Seattle Pacific University held its commencement Saturday, barely a week after the campus shooting that killed one student and injured two others. Although the school community continues to mourn, the commencement offered one bright spot: The university is creating the Jon Meis Scholarship to honor the Seattle shooting hero who stopped the gunman from harming more students. The announcement was made at Saturday's graduation ceremony, where Meis received not only his diploma, but also a standing ovation from students and their friends and family.
According to The Associated Press, the scholarship will be given to students majoring in engineering, Meis' field of study. Meis was working as a volunteer security guard when the alleged shooter, 26-year-old Aaron Ybarra, entered Otto Miller Hall June 5. As Ybarra paused to reload his shotgun, eyewitnesses said Meis pepper sprayed the shooter, then grabbed his neck and wrestled him to the ground.
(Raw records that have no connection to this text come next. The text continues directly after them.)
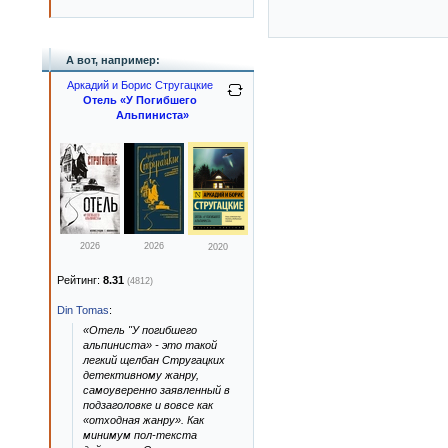
А вот, например:
Аркадий и Борис Стругацкие
Отель «У Погибшего
Альпиниста»
2026
2026
2020
Рейтинг:
8.31
(4812)
Din Tomas
:
«Отель "У погибшего
альпиниста» - это такой
легкий щелбан Стругацких
детективному жанру,
самоуверенно заявленный в
подзаголовке и вовсе как
«отходная жанру». Как
минимум пол-текста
Meis held him down until authorities arrived.
The Seattle Police Department said there would have been more causalities if it wasn't for Meis' bravery and quick thinking. "Regular citizens stepped up, and they tried to do the right thing," said Assistant Chief Police Paul McDonagh in a press conference. "In this case, I believe they prevented an even more horrible tragedy.”
Meis also received some astounding generosity last week. After news of his heroism spread, Meis' wedding registry was filled by anonymous donors thanking him for his actions. Meis and his fiancee are getting married June 21.
Seattle Pacific University commencement activities began Friday with an ivy cutting ceremony, a 92-year-old tradition for the small, private Christian college. Graduating seniors gather in Tiffany Loop, a tree-lined courtyard on campus, and are encircled by ivy. Faculty and administration members then cut the ivy connecting the seniors. Each graduate receives a sprig of ivy to keep.
According to the university, more than 1,200 students graduated on Saturday at Seattle's Key Arena. Marian Wright Edelman, founder of the Children's Defense Fund, gave the commencement address.